Когда и как произведение киноискусства переходит в ранг классики? Существуют ли законы? Какие работают механизмы?
На глазах поколения, которое пережило памятную премьеру фильма «Летят журавли» и выход его в свет в 1957-м, он за последующие десятилетия был признан пограничной вехой в истории отечественного кино, оставаясь при этом живой репертуарной единицей пусть не массового, не надо преувеличений, но широкого проката.
Он быстро и твердо вошел в золотую кладовую мировой киноклассики. Он регулярно повторяется по телевидению России и других стран, осваивая все новые контингенты почитателей. Он с каждым годом наращивает славу и ценность.
Помню овацию в тогдашнем, конца 50-х, Доме кино, временно работавшем в гостинице «Советская», помню восторженную речь молодого Григория Чухрая. Помню замечательно интересный рассказ Сергея Иосифовича Юткевича, вернувшегося с Каннского фестиваля, где «Журавли» получили «Золотую Пальмовую ветвь» (увы, пока единственную в наших руках за всю историю Канна). Также был вручен там специальный диплом Сергею Урусевскому за операторскую работу и приз Татьяне Самойловой — самой очаровательной, талантливой и скромной актрисе фестиваля.
Прекрасно сохранился в моей памяти и переданный очевидцем ранга Юткевича детектив борьбы в жюри и вне его, когда интриги и происки противников (были и таковые!) разбивались об аргумент о художественном совершенстве картины.
Еще бы: растерянность понятна!
На экране со всей патетикой и волнением рисовалась не история военного подвига или славного трудового поступка, а история вины и искупления. В центре фильма стоял образ, который ни при каких обстоятельствах до сих пор не мог быть «положительным примером», но вместе с тем и не отданный авторами на суд: девушка Вероника, в силу трагических обстоятельств изменившая памяти убитого на фронте жениха.

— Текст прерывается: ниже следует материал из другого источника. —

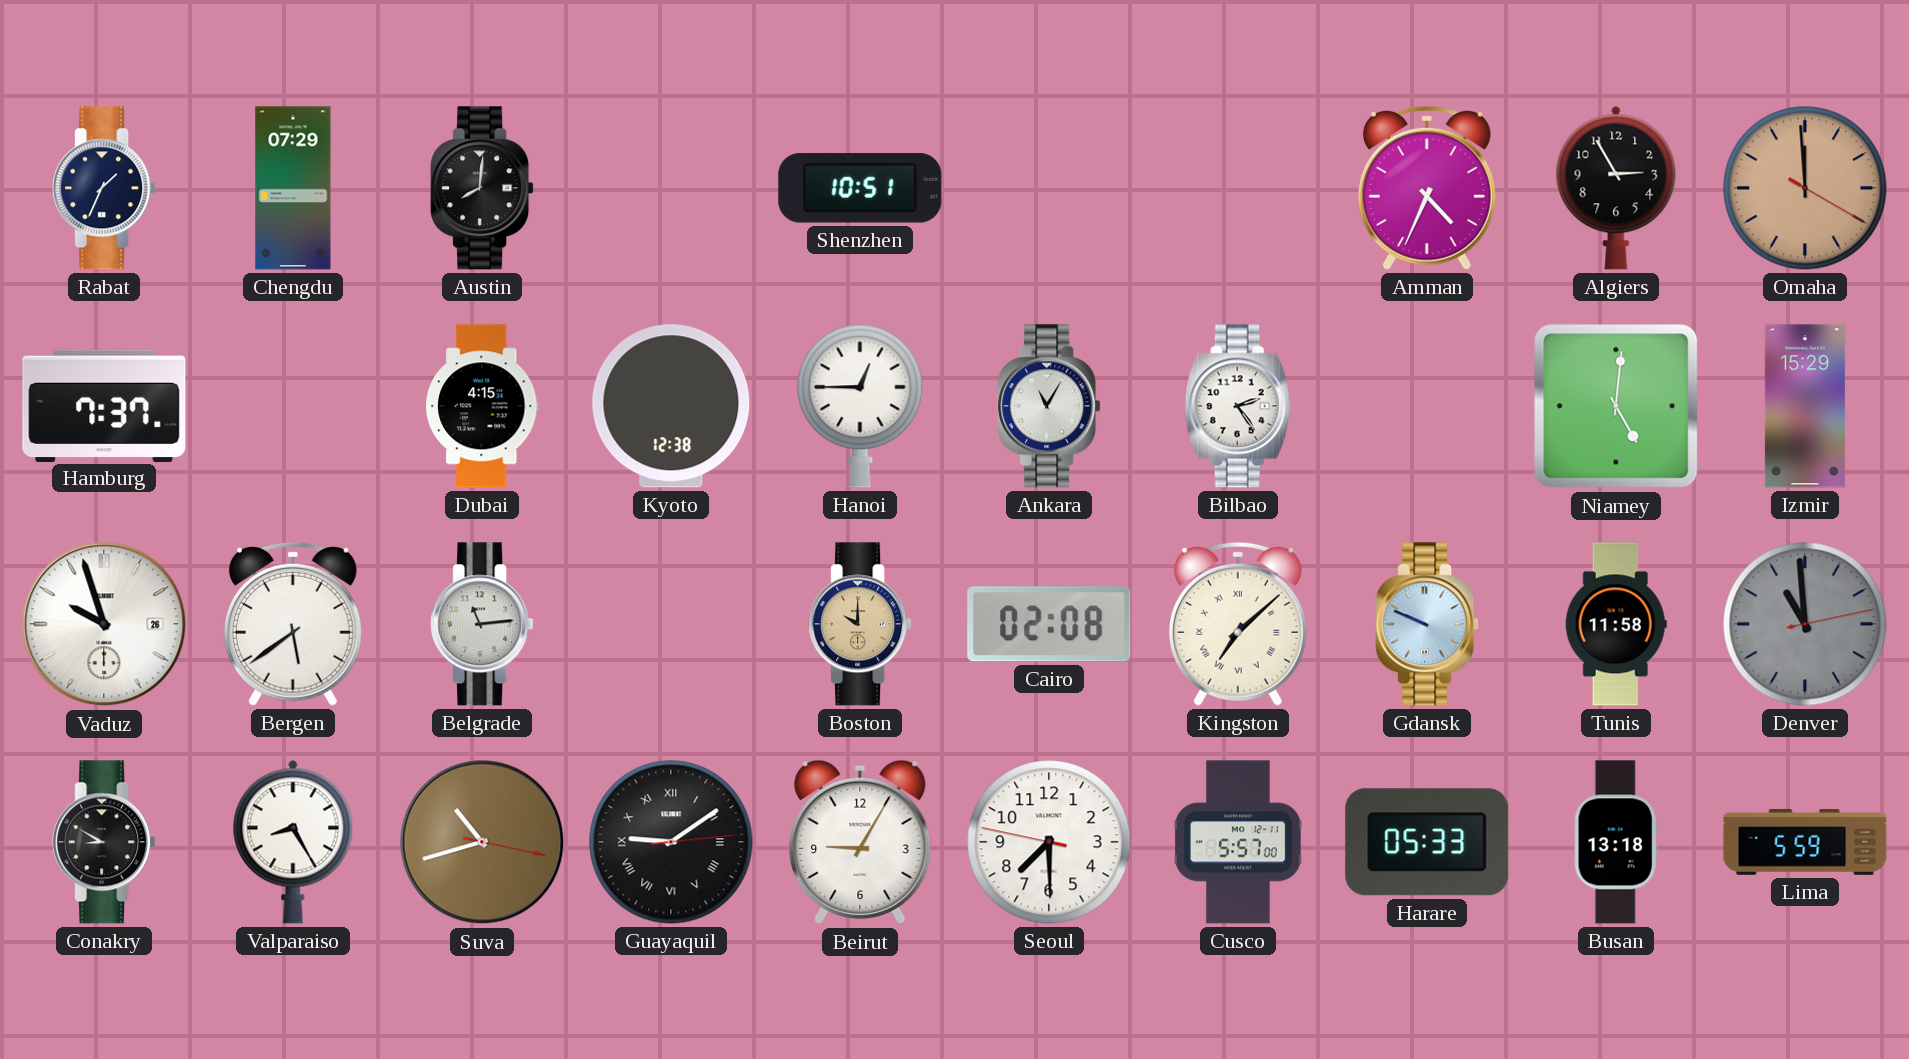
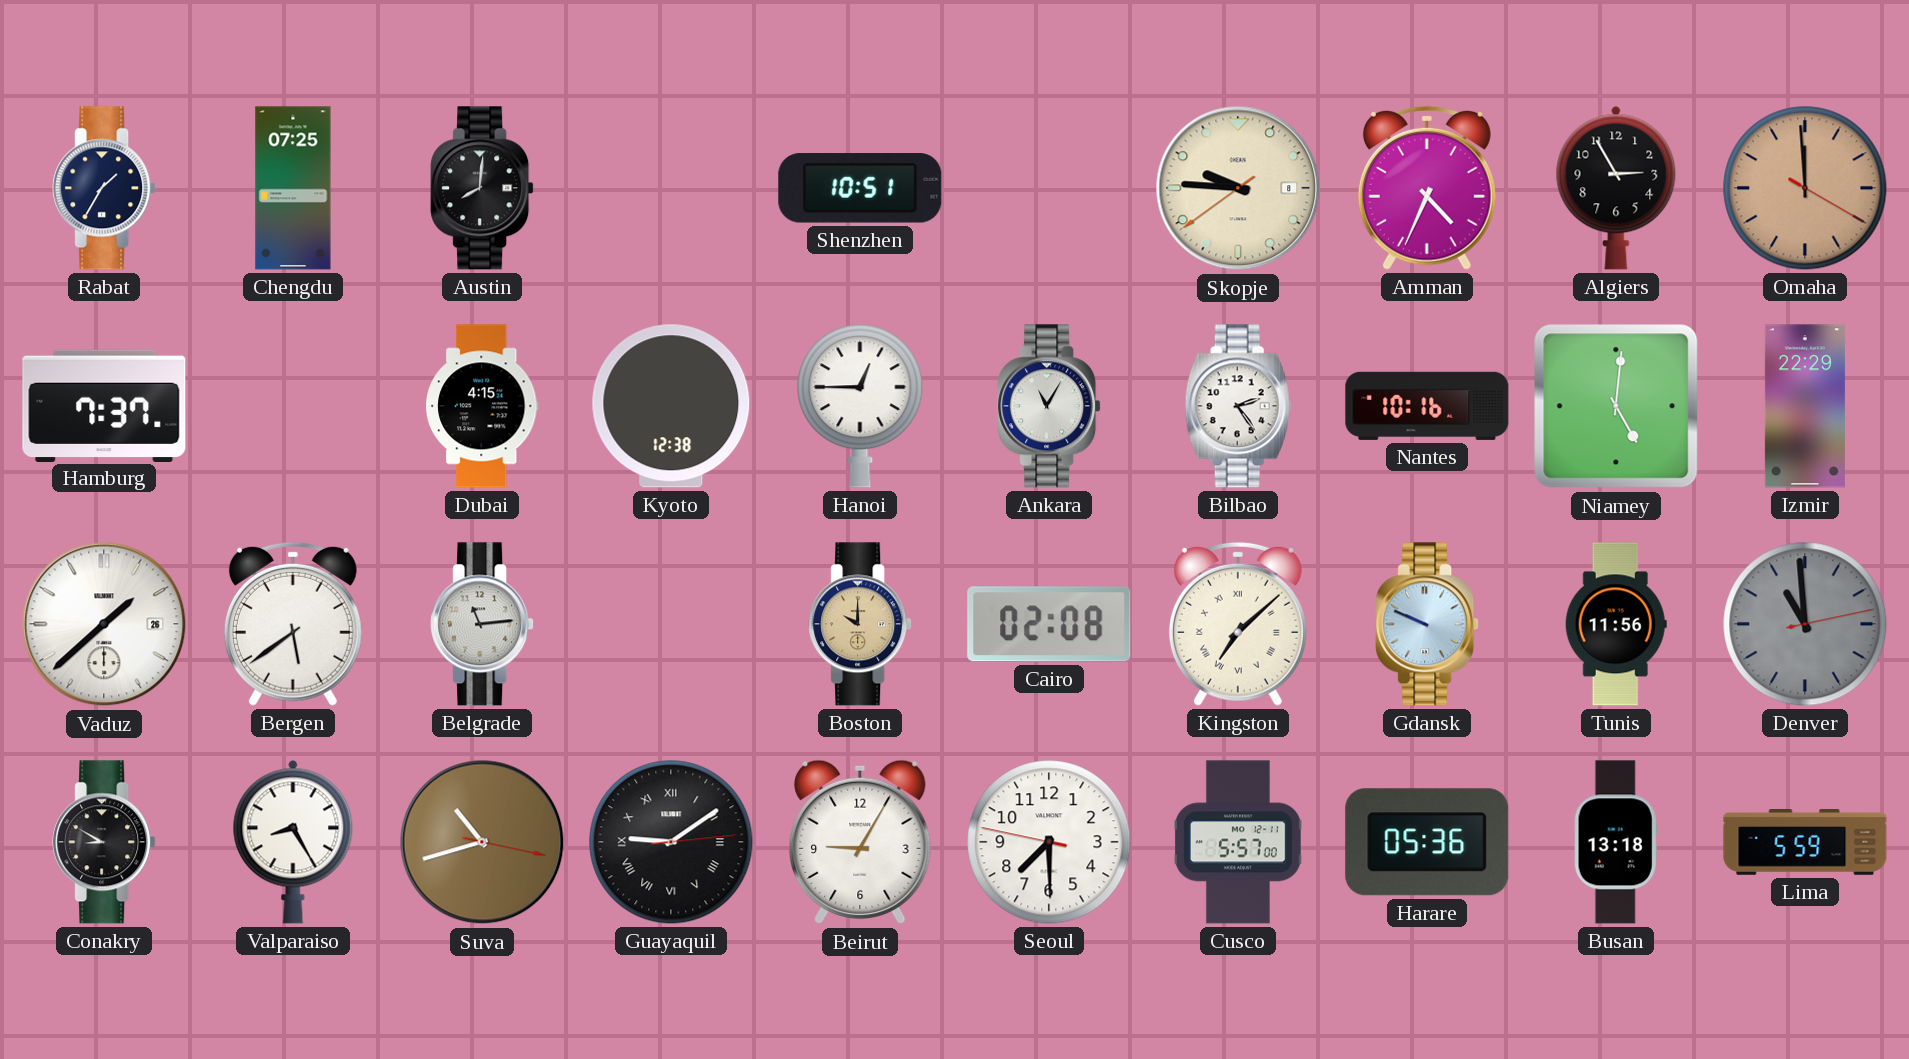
Rabat: 1:34 -> 1:35
Chengdu: 07:29 -> 07:25
Skopje: none -> 9:45
Nantes: none -> 10:16
Izmir: 15:29 -> 22:29
Vaduz: 9:57 -> 1:38
Tunis: 11:58 -> 11:56
Harare: 05:33 -> 05:36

Новыми были и художественные средства. Картина увлекала забытой в период малокартинья красотой черно-белого изображения, блистательными кадрами в «перпетуум мобиле» ручной камеры, в игре ракурсе и светотени, эффектах коротко фокусной оптики. Возвращаясь на экран, живая, неповторимая, трепетная жизнь человека, казалось, брала на вооружение и заново открывала все богатства поэтического языка кино, метафоры, композиции, ритмы.
В основу сценария легла пьеса В. Розова «Вечно живые». Скромная бытовая манера драматурга скрестилась с патетичностью режиссера Михаила Калатозова, с экспрессивным, романтическим стилем оператора Сергея Урусевского. Возник синтез несхожих индивидуальностей. Выбор на главные роли юной Татьяны Самойловой и Алексея Баталова, который уже был замечен как совершенно новый тип молодого героя в «Журбиных» Хейфица, имел исключительное значение. <...>
Изображение — в широком смысле — в фильме «Летят журавли» это более, чем операторская работа, выбор ракурса или стиль. Это — кинематограф в целостности его художественных средств, это — кино как таковое. Т. Е. Самойлова и А. В. Баталов всегда подчеркивают, что роль Урусевского в создании картины была, по сути дела, режиссерской. Поэтому было бы необходимо сказать, что в операторе Сергее Урусевском Калатозов обрел свое «второе я»: соавтора, выдающегося творца.
Сергей Павлович Урусевский (1908-1974), художник по образованию, ученик патриарха советской графики Владимира Фаворского, пришел в кинематограф с большим творческим багажом традиций живописи, но оказался к тому же истинным кинематографистом, достигнув выдающихся, уникальных результатов в своих работах: и в пронизанной солнцем черно-белой «Сельской учительнице» М. Донского, и в цветном романтическом «Сорок первом» (1956) Григория Чухрая, и даже ранее в одиозном «Кавалере Золотой Звезды» (не украсившем биографию Ю. Райзмана).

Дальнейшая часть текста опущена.